#### YOUR GOAL:
Omitting all images, output the entries that follow exactly as written.

[Page images and extracted text]
>>>>

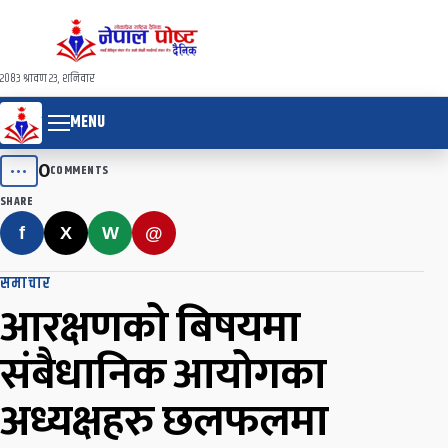
२०८३ श्रावण २३, शनिवार
MENU
0
•••
COMMENTS
SHARE
f
X
W
@
समाचार
आरक्षणको बिषयमा
संबैधानिक आयोगका
अध्यक्षहरु छलफलमा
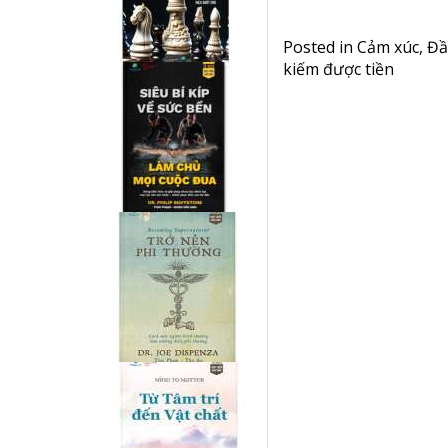
Posted in
Cảm xúc
,
Đầ
kiếm được tiền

<<<<

#### WRITTEN ANSWER:
२०८३ श्रावण २३, शनिवार
MENU
0
•••
COMMENTS
SHARE
f
X
W
@
समाचार
आरक्षणको बिषयमा
संबैधानिक आयोगका
अध्यक्षहरु छलफलमा
Posted in
Cảm xúc
,
Đầ
kiếm được tiền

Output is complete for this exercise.